French artistic gymnast

Marine Petit (born 15 November 1992) is a French artistic gymnast and a member of the French National Gymnastics Team. She participated in the 2007 World Artistic Gymnastics Championships, the 2008 Summer Olympics, and the 2010 World Artistic Gymnastics Championships.

== Career ==

Petit competed at the 2007 World Artistic Gymnastics Championships and helped the French team finish sixth in the team finals. Petit individually qualified for the individual all-around final where she placed sixteenth.
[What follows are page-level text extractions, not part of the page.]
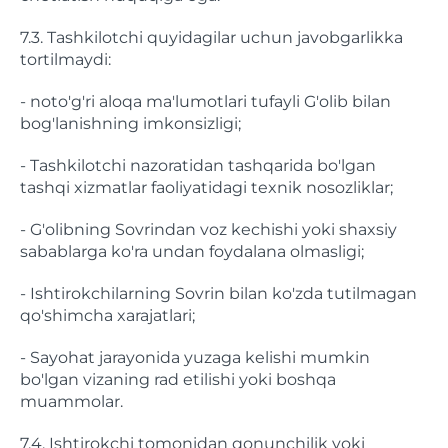
7.3. Tashkilotchi quyidagilar uchun javobgarlikka
tortilmaydi:
- noto'g'ri aloqa ma'lumotlari tufayli G'olib bilan
bog'lanishning imkonsizligi;
- Tashkilotchi nazoratidan tashqarida bo'lgan
tashqi xizmatlar faoliyatidagi texnik nosozliklar;
- G'olibning Sovrindan voz kechishi yoki shaxsiy
sabablarga ko'ra undan foydalana olmasligi;
- Ishtirokchilarning Sovrin bilan ko'zda tutilmagan
qo'shimcha xarajatlari;
- Sayohat jarayonida yuzaga kelishi mumkin
bo'lgan vizaning rad etilishi yoki boshqa
muammolar.
7.4. Ishtirokchi tomonidan qonunchilik yoki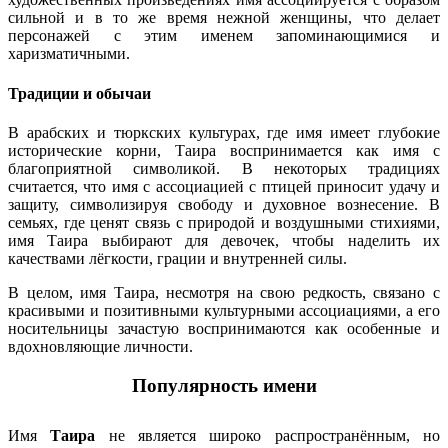
сильной и в то же время нежной женщины, что делает
персонажей с этим именем запоминающимися и
харизматичными.
Традиции и обычаи
В арабских и тюркских культурах, где имя имеет глубокие
исторические корни, Таира воспринимается как имя с
благоприятной символикой. В некоторых традициях
считается, что имя с ассоциацией с птицей приносит удачу и
защиту, символизируя свободу и духовное вознесение. В
семьях, где ценят связь с природой и воздушными стихиями,
имя Таира выбирают для девочек, чтобы наделить их
качествами лёгкости, грации и внутренней силы.
В целом, имя Таира, несмотря на свою редкость, связано с
красивыми и позитивными культурными ассоциациями, а его
носительницы зачастую воспринимаются как особенные и
вдохновляющие личности.
Популярность имени
Имя
Таира
не является широко распространённым, но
For the 2008 Summer Olympics in Beijing, China, Petit was selected to be a member of the French team. Petit helped the French team to finish in seventh place overall in the team all-around final. She qualified to the individual all-around final at the Olympics and placed nineteenth in the final.

After the Olympics, Petit continued her career in gymnastics at the 2010 World Artistic Gymnastics Championships. In the team event, the French team had a weak competition and finished eleventh after the qualification day, not high enough to advance them to the finals day. Petit herself did not qualify for any individual finals as well either.

Petit won the French all-around national championship title in 2011.